The entries must be repeated verbatim, and their images left out.

### Materials provided

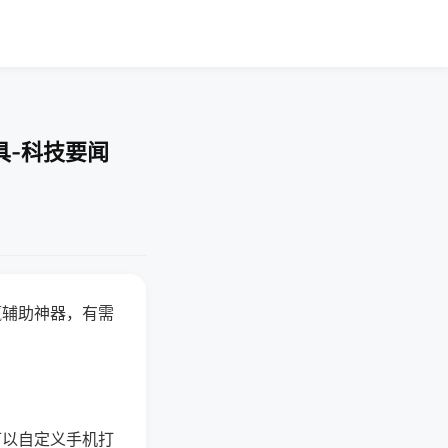
具-科技要闻
赢辅助神器，有需
可以自定义手机打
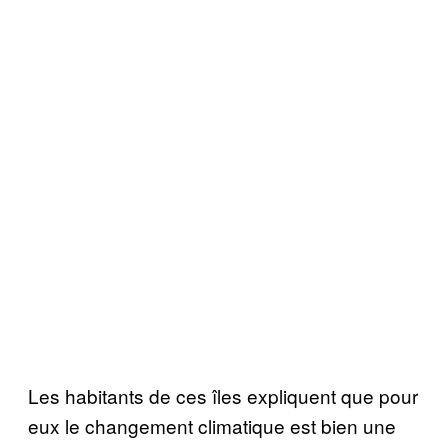
Les habitants de ces îles expliquent que pour
eux le changement climatique est bien une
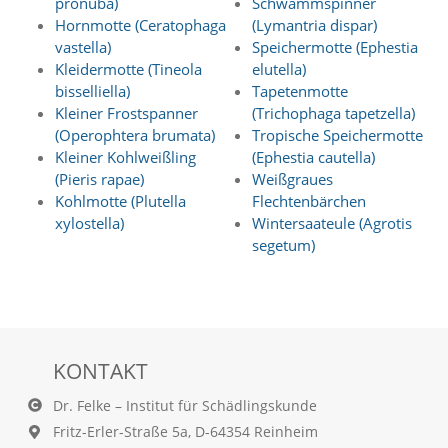
pronuba)
Schwammspinner
e
Hornmotte (Ceratophaga
(Lymantria dispar)
r
vastella)
Speichermotte (Ephestia
S
Kleidermotte (Tineola
elutella)
t
bisselliella)
Tapetenmotte
a
t
Kleiner Frostspanner
(Trichophaga tapetzella)
i
(Operophtera brumata)
Tropische Speichermotte
s
Kleiner Kohlweißling
(Ephestia cautella)
t
(Pieris rapae)
Weißgraues
i
Kohlmotte (Plutella
Flechtenbärchen
k
xylostella)
Wintersaateule (Agrotis
c
segetum)
o
o
k
i
e
s
e
KONTAKT
i
n
Dr. Felke – Institut für Schädlingskunde
.
Fritz-Erler-Straße 5a, D-64354 Reinheim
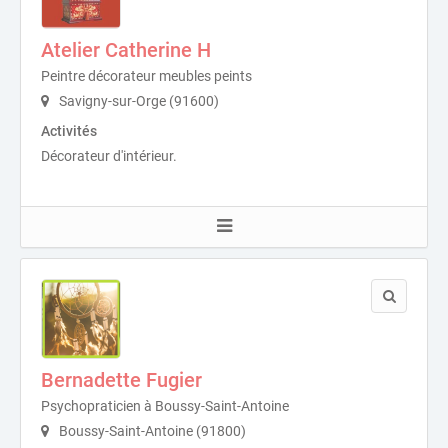
Atelier Catherine H
Peintre décorateur meubles peints
Savigny-sur-Orge (91600)
Activités
Décorateur d'intérieur.
Bernadette Fugier
Psychopraticien à Boussy-Saint-Antoine
Boussy-Saint-Antoine (91800)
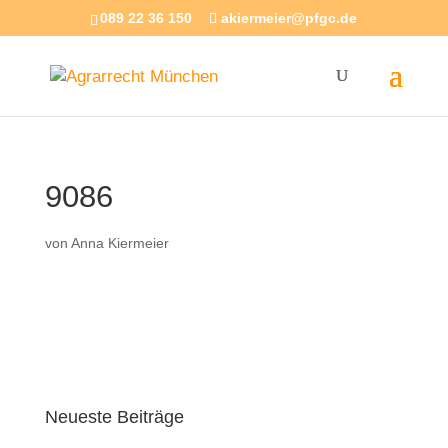
089 22 36 150
akiermeier@pfgc.de
9086
von
Anna Kiermeier
Neueste Beiträge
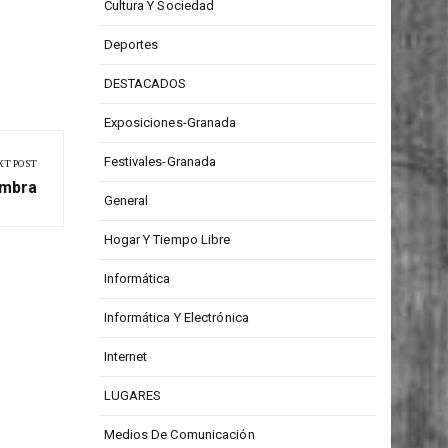
CONCURSOS
Cultura Y Sociedad
Deportes
DESTACADOS
Exposiciones-Granada
Festivales-Granada
XT POST
ambra
General
Hogar Y Tiempo Libre
Informática
Informática Y Electrónica
Internet
LUGARES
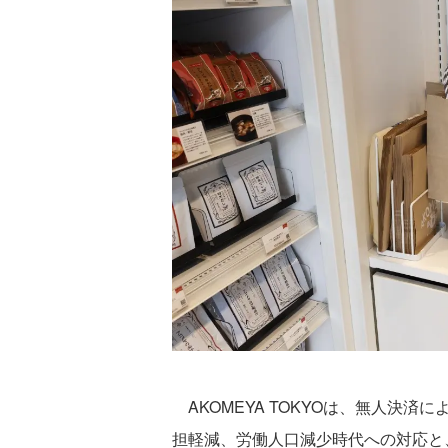
AKOMEYA TOKYOは、無人決
担軽減、労働人口減少時代への対応と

######

● **Solution**:
具-科技要闻
赢辅助神器，有需
可以自定义手机打
Les habitants de ces îles expliquent que pour
eux le changement climatique est bien une
pronuba)
Schwammspinner
e
Hornmotte (Ceratophaga
(Lymantria dispar)
r
vastella)
Speichermotte (Ephestia
S
Kleidermotte (Tineola
elutella)
t
bisselliella)
Tapetenmotte
a
t
Kleiner Frostspanner
(Trichophaga tapetzella)
i
(Operophtera brumata)
Tropische Speichermotte
s
Kleiner Kohlweißling
(Ephestia cautella)
t
(Pieris rapae)
Weißgraues
i
Kohlmotte (Plutella
Flechtenbärchen
k
xylostella)
Wintersaateule (Agrotis
c
segetum)
o
o
k
i
e
s
e
KONTAKT
i
n
Dr. Felke – Institut für Schädlingskunde
.
Fritz-Erler-Straße 5a, D-64354 Reinheim
Atelier Catherine H
Peintre décorateur meubles peints
Savigny-sur-Orge (91600)
Activités
Décorateur d'intérieur.
Bernadette Fugier
Psychopraticien à Boussy-Saint-Antoine
Boussy-Saint-Antoine (91800)
089 22 36 150
akiermeier@pfgc.de
9086
von
Anna Kiermeier
Neueste Beiträge
CONCURSOS
Cultura Y Sociedad
Deportes
DESTACADOS
Exposiciones-Granada
Festivales-Granada
XT POST
ambra
General
Hogar Y Tiempo Libre
Informática
Informática Y Electrónica
Internet
LUGARES
AKOMEYA TOKYOは、無人決
担軽減、労働人口減少時代への対応と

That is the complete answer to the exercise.